By: John Miner | Updated: 2018-01-09 | Comments (4) | Related: > Azure SQL Database
Problem
The process of classifying a company into an industry segment has been around since the 1950s. Wikipedia has listed several popular taxonomies that are in current use. Some industries are more regulated and have stricter compliance regulations than others. As a database administrator, how can we provide an audit trail to a compliance officer when a security issue has occurred?
Solution
Azure SQL database now supports audit logs stored in a blob storage container. If your company is very innovative, you might have been notified that table storage for audit logs was deprecated in April 2017. In fact, there is no support for this logging type in the Azure Portal.
Business Problem
The medical industry has to comply with the Health Insurance Portability and Accountability Act of 1996 (HIPAA). If you are interested, detailed information can be found on the Department of Health and Human Services website. I am going to create a very simple database schema for a fictitious urgent care center called The Last Stop. Our boss has asked us to create a proof of concept showcasing auditing in Azure using blob storage.
How can we solve this business problem?
Basic Azure Objects
We are going to use a combination of techniques that we learned in prior articles to accomplish the following tasks.
Task | Description |
---|---|
1 | Use PowerShell to sign into Azure. |
2 | Create a resource group. |
3 | Create a logical Azure SQL Server. |
4 | Create an Azure SQL database. |
5 | Create a firewall rule for access. |
6 | Create a storage account |
The first five steps were covered in my tip named Deploying Azure SQL Database Using Resource Manager PowerShell cmdlets. I suggest that you try building these scripts on your own so that you learn the cmdlets. However, I will be supplying a complete set of working scripts at the end of the article.

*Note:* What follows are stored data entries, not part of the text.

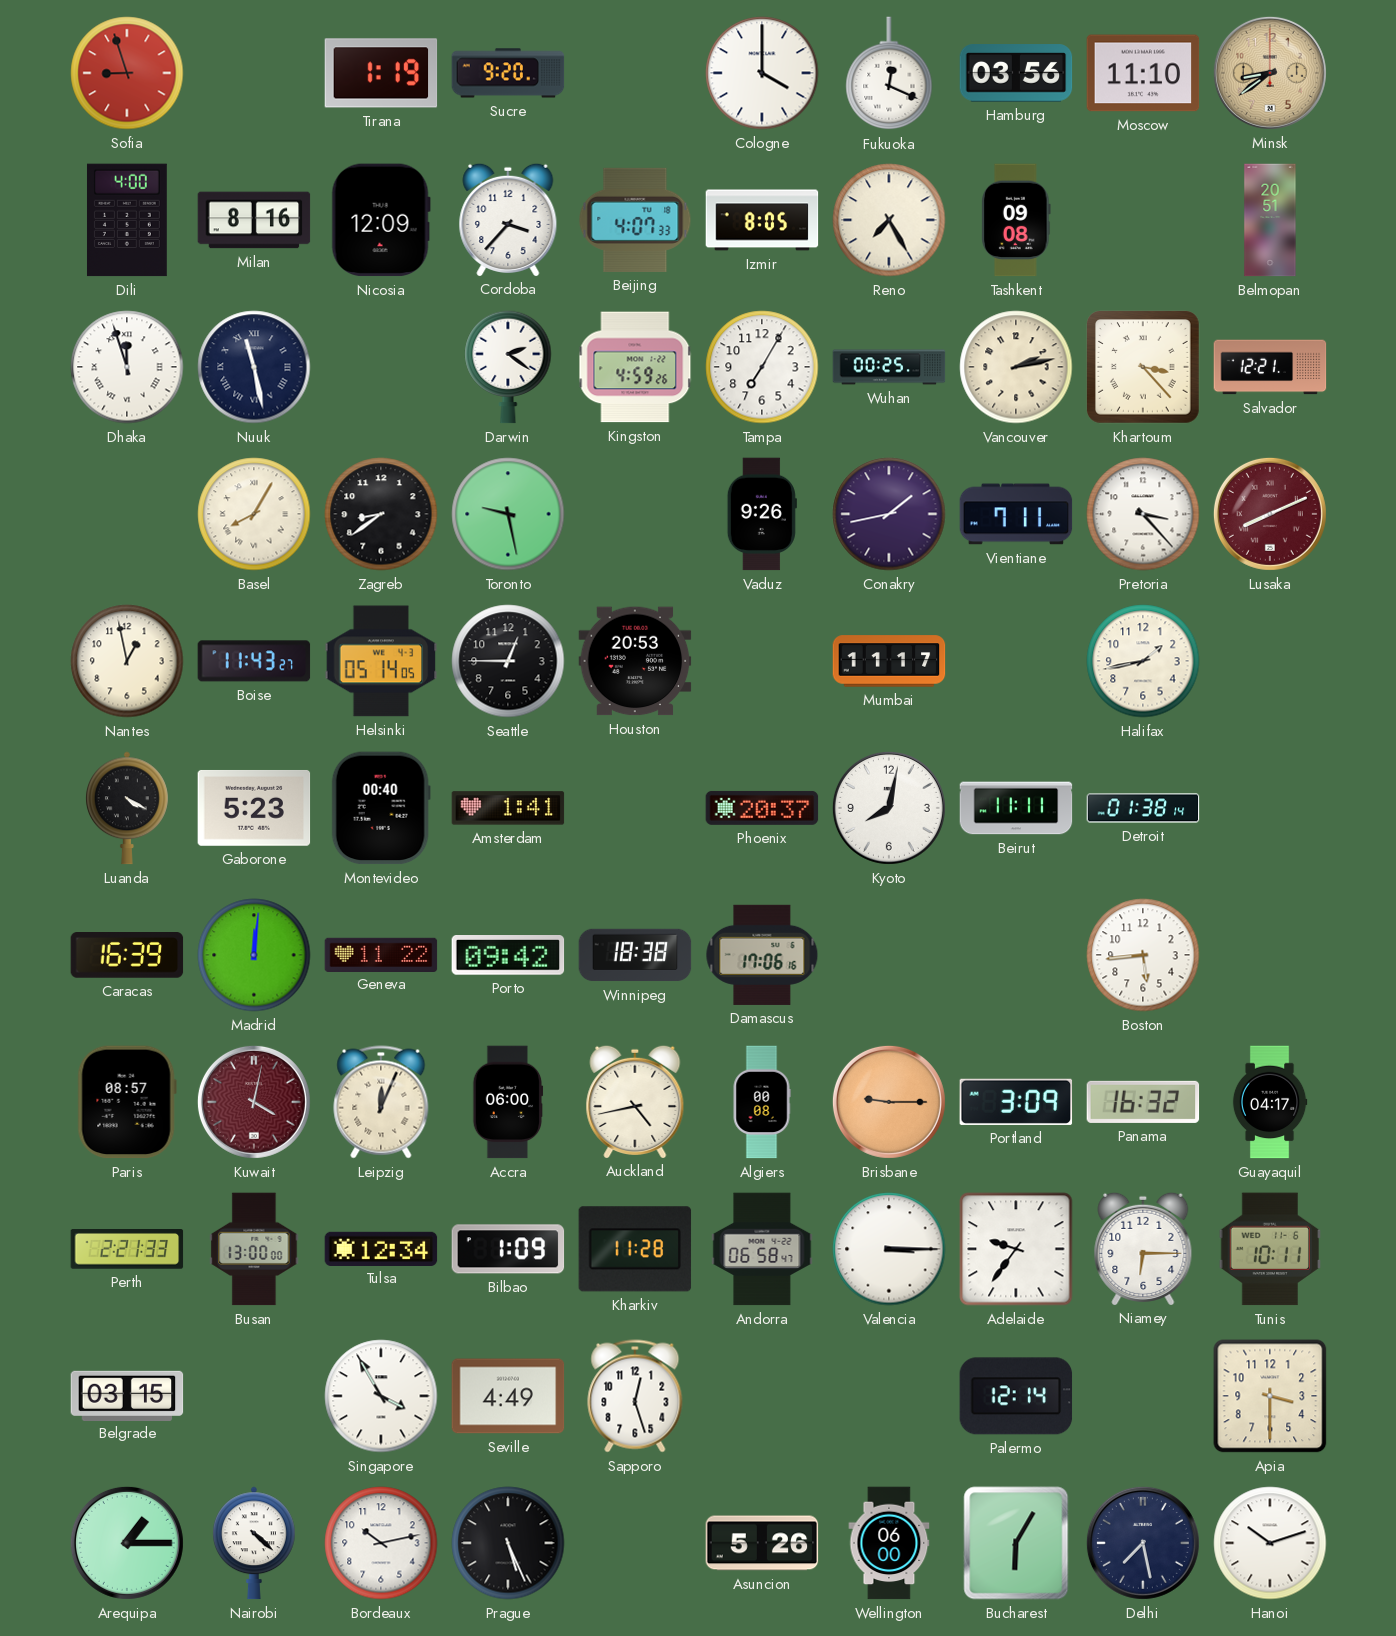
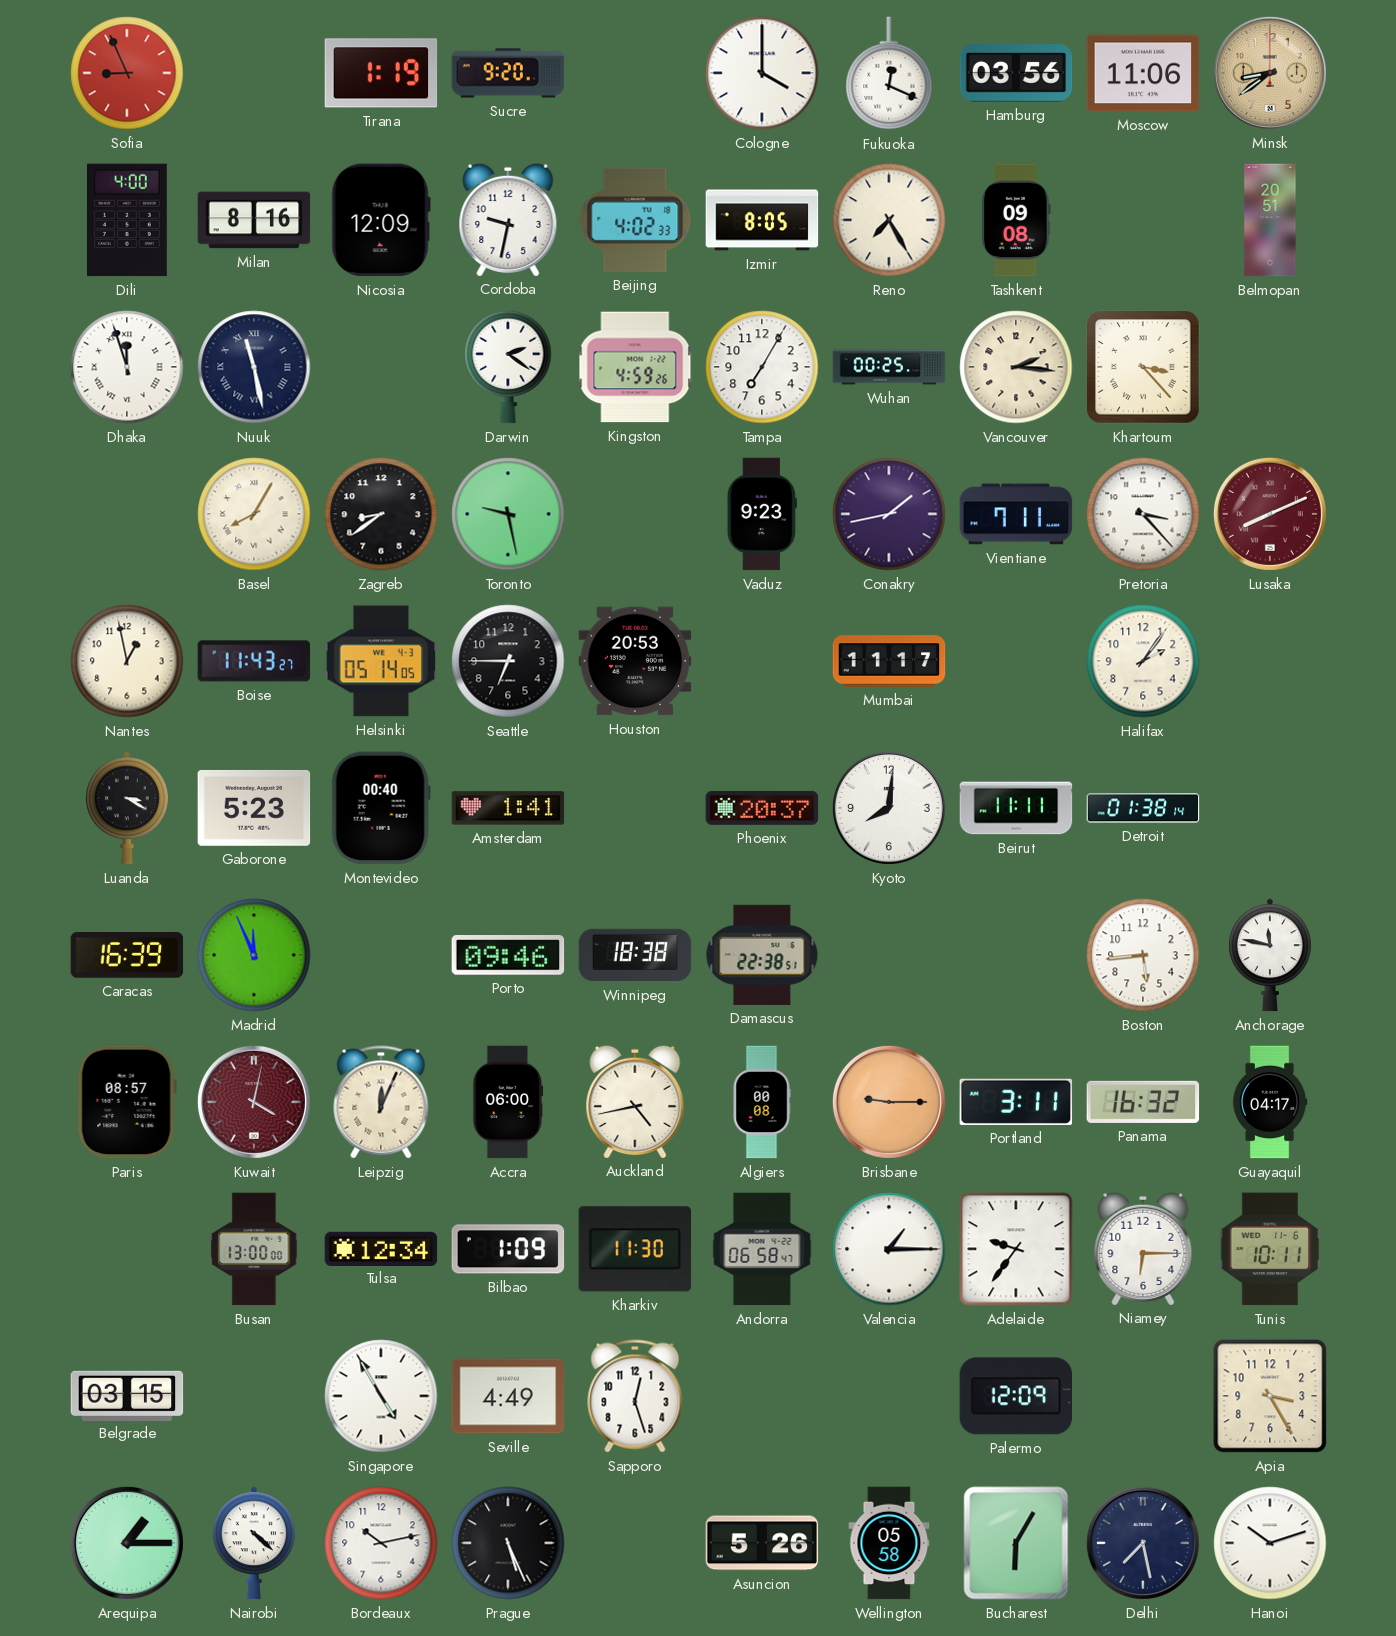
Sofia: 8:57 -> 8:56
Moscow: 11:10 -> 11:06
Cordoba: 3:37 -> 9:32
Beijing: 4:07 -> 4:02
Vancouver: 2:13 -> 2:16
Salvador: 12:21 -> none
Vaduz: 9:26 -> 9:23
Seattle: 12:45 -> 6:45
Halifax: 1:43 -> 2:06
Luanda: 4:20 -> 3:20
Kyoto: 8:02 -> 8:01
Madrid: 12:01 -> 11:56
Geneva: 11:22 -> none
Porto: 09:42 -> 09:46
Damascus: 17:06 -> 22:38
Anchorage: none -> 11:47
Portland: 3:09 -> 3:11
Perth: 2:21 -> none
Kharkiv: 11:28 -> 11:30
Valencia: 3:15 -> 1:15
Singapore: 3:55 -> 4:55
Palermo: 12:14 -> 12:09
Apia: 3:30 -> 3:25
Wellington: 06:00 -> 05:58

I have chosen to create a resource group named rg4tips17 in the East US region. This group will contain all the other objects we create in Azure. The logical Azure SQL server is called mssqltips17 and the Azure SQL database is aptly named hippa. Last but not least, you can go to any search engine and type my ip to figure out the public facing ip address of your computer. Enter this address into our cmdlet to create a firewall rule named fr4laptop.
At this time, we should be able to access the database using our favorite tool.
The last step is to create a storage account, which is covered in my tip called Using Azure to store and process large amounts of SQL data.
Defining the Azure SQL Database
I am going to use SQL Server Management Studio to manage my new Azure SQL server. We need to connect to the server to create the database schema. Choose the database engine as the server type. Enter the fully qualified name of the Azure SQL Server. Pick SQL Server authentication as the security option and supply the login/password of the server administrator. The image below shows a typical connect to server login window.
Right now, there is one custom user defined database. By default, you should be in the master database. Open a new query window and switch the database context using the drop down to the hippa database. Execute the script sample-hippa-database.sql.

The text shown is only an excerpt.